The Quest for a Great Search

Denis Laca, Peter Bokor

•

June 12, 2023

Large knowledge bases often face the difficult challenge - accessing relevant information fast. We failed to solve this with our first search implementation, but we gave it another go and learned some useful insights along the way.

The Do it All Search Mistake

acreom has had search since its beginnings - serving both to navigate pages, but also as a full-text search. The search was trying to achieve too many things without properly communicating what’s really happening. The experience of searching was seemingly simple - you open a modal, type your query and see the results with a preview on the side. It may sound as if everything was working, but there were issues.

Just a quick glance at the image above can tell you the experience was pretty bad.

acreom did not let you know exactly what your query matched. There was no highlight on search results - not even in the preview, leaving you to wonder, what the best match is and why?
The ranking of search results was poor, often resulting in the wrong order, causing even more confusion.
We wanted the search to also function as a navigation component and we even added our NLP date parsing to enable searching queries like today, tomorrow, or in 2 weeks. This enabled you to go to the exact My Day or find pages you recently worked on. But when you did search using nlp, you got a hot mess of results where the date query matched the content, title and even formatted tasks or events inside the page alongside the page metadata.

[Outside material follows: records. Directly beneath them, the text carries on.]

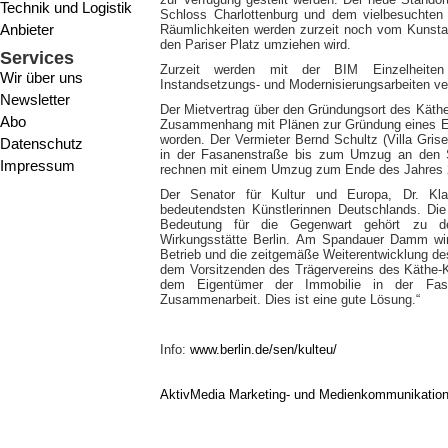
Technik und Logistik
Schloss Charlottenburg und dem vielbesucht
Anbieter
Räumlichkeiten werden zurzeit noch vom Kunsta
den Pariser Platz umziehen wird.
Services
Zurzeit werden mit der BIM Einzelheiten
Wir über uns
Instandsetzungs- und Modernisierungsarbeiten ve
Newsletter
Der Mietvertrag über den Gründungsort des Käth
Abo
Zusammenhang mit Plänen zur Gründung eines 
worden. Der Vermieter Bernd Schultz (Villa Gri
Datenschutz
in der Fasanenstraße bis zum Umzug an den 
Impressum
rechnen mit einem Umzug zum Ende des Jahres 
Der Senator für Kultur und Europa, Dr. Kla
bedeutendsten Künstlerinnen Deutschlands. Die
Bedeutung für die Gegenwart gehört zu den
Wirkungsstätte Berlin. Am Spandauer Damm wi
Betrieb und die zeitgemäße Weiterentwicklung de
dem Vorsitzenden des Trägervereins des Käthe-
dem Eigentümer der Immobilie in der Fasa
Zusammenarbeit. Dies ist eine gute Lösung.“
Info:
www.berlin.de/sen/kulteu/
AktivMedia Marketing- und Medienkommunikatio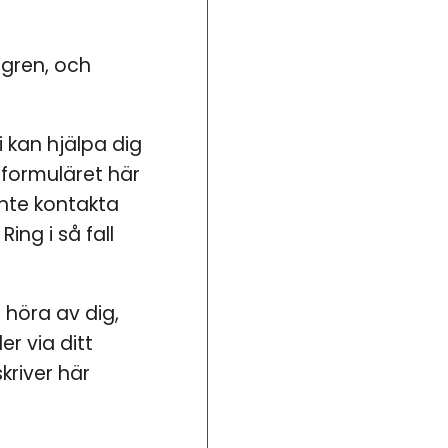
dgren, och
i kan hjälpa dig
 formuläret här
inte kontakta
Ring i så fall
 höra av dig,
er via ditt
river här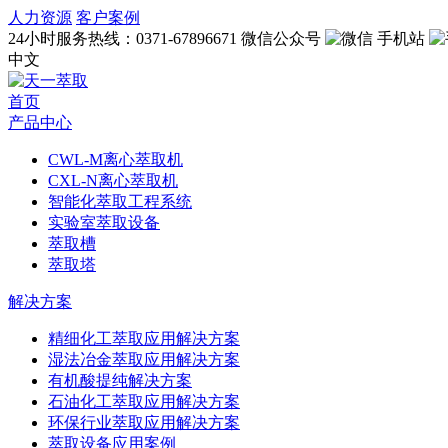
人力资源
客户案例
24小时服务热线：
0371-67896671
微信公众号
手机站
中文
首页
产品中心
CWL-M离心萃取机
CXL-N离心萃取机
智能化萃取工程系统
实验室萃取设备
萃取槽
萃取塔
解决方案
精细化工萃取应用解决方案
湿法冶金萃取应用解决方案
有机酸提纯解决方案
石油化工萃取应用解决方案
环保行业萃取应用解决方案
萃取设备应用案例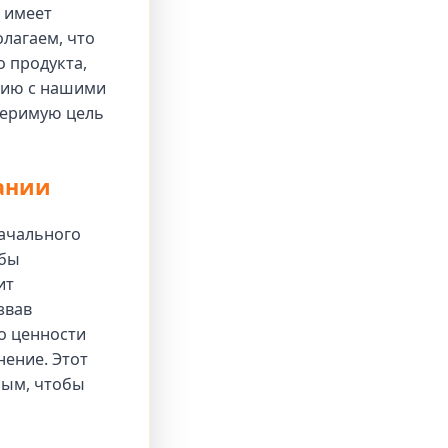
 имеет
лагаем, что
 продукта,
нию с нашими
меримую цель
ании
начального
обы
ит
звав
о ценности
нение. Этот
ным, чтобы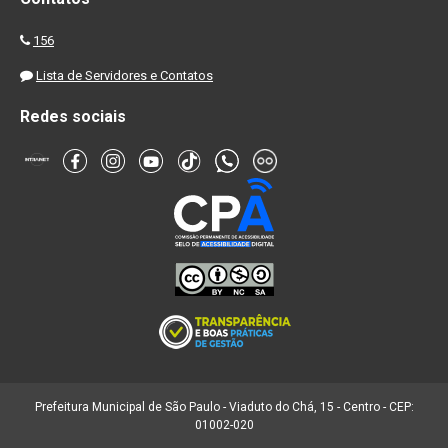
156
Lista de Servidores e Contatos
Redes sociais
Prefeitura Municipal de São Paulo - Viaduto do Chá, 15 - Centro - CEP:
01002-020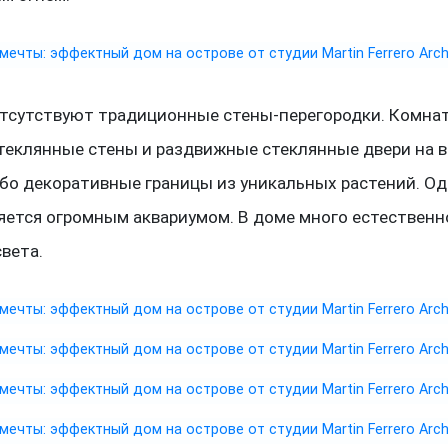
отсутствуют традиционные стены-перегородки. Комна
теклянные стены и раздвижные стеклянные двери на 
ибо декоративные границы из уникальных растений. Од
яется огромным аквариумом. В доме много естественн
света.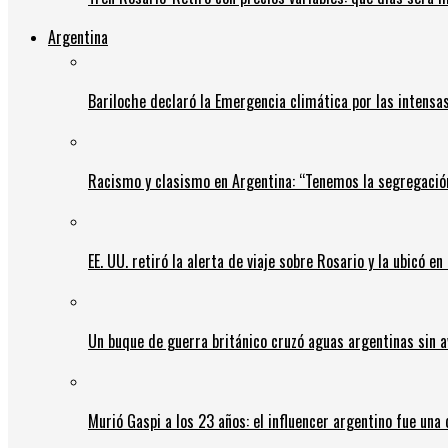
Argentina
Bariloche declaró la Emergencia climática por las intensa
Racismo y clasismo en Argentina: “Tenemos la segregació
EE. UU. retiró la alerta de viaje sobre Rosario y la ubicó e
Un buque de guerra británico cruzó aguas argentinas sin av
Murió Gaspi a los 23 años: el influencer argentino fue una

To get it right this time, we have defined the optimal search experience for a knowledge base.

Focus is Key

Searching starts with a goal: I want to access a specific piece of information. One of three scenarios will follow:

I Know What I Want and I Know Where to Find It

This is the easy case. You use simple navigation and you access the exact file.

While working in an IDE, if you know where you want to navigate, you use the "go to" search, type the name of the file and you are there. It’s as quick as that.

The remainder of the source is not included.